The not-for-profit public interest law firm has had a vested interest in the outcome of this case, having filed two briefs in support of Louisiana Department of Health and Hospitals Secretary Rebekah Gee. The first, authored by former United States Solicitor General Kenneth Starr acting as Special Counsel to the Thomas More Society, attacked the standing of the abortionists to sue on behalf of their clients, ones that they claimed were facing an “undue burden” by Louisiana’s limits on abortion access.
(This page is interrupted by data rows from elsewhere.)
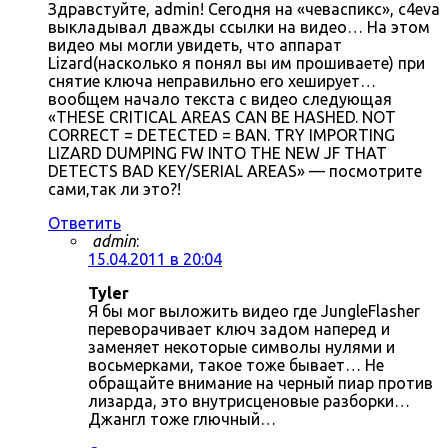
Здравстуйте, admin! Сегодня на «чеваспикс», c4eva
выкладывал дважды ссылки на видео… На этом
видео мы могли увидеть, что аппарат
Lizard(насколько я понял вы им прошиваете) при
снятие ключа неправильно его хеширует…
вообщем начало текста с видео следующая
«THESE CRITICAL AREAS CAN BE HASHED. NOT
CORRECT = DETECTED = BAN. TRY IMPORTING
LIZARD DUMPING FW INTO THE NEW JF THAT
DETECTS BAD KEY/SERIAL AREAS» — посмотрите
сами,так ли это?!
Ответить
admin
:
15.04.2011 в 20:04
Tyler
Я бы мог выложить видео где JungleFlasher
переворачивает ключ задом наперед и
заменяет некоторые символы нулями и
восьмерками, такое тоже бывает… Не
обращайте внимание на черный пиар против
лизарда, это внутрисценовые разборки…
Джангл тоже глючный…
The Thomas More Society also submitted a brief to the high court on behalf of Illinois Right to Life, challenging June Medical’s lawsuit with the obsolescence of Roe v. Wade, in light of 47 years of scientific progress in the areas of viability, fertility, and basic biology.

Brejcha explained what comes next for the Thomas More Society in the abortion battle: “We had hoped for a decision affirming the rights of a state to protect the health and safety of those within its borders. The onus of doing so will now rest upon the citizens themselves.

Brejcha said, "We will redouble efforts to secure and defend the rights of individuals and groups to speak out against abortion – the free exercise of religion, freedom of speech, assembly and expressive association, and due process. Americans who believe in the sanctity of human life have the right to rally against abortion, to offer abortion-bound women information about life-affirming alternatives, and to pray for the end of abortion, on public right of ways surrounding and leading to abortion vendors. The playing field may have shifted but our commitment has not wavered.”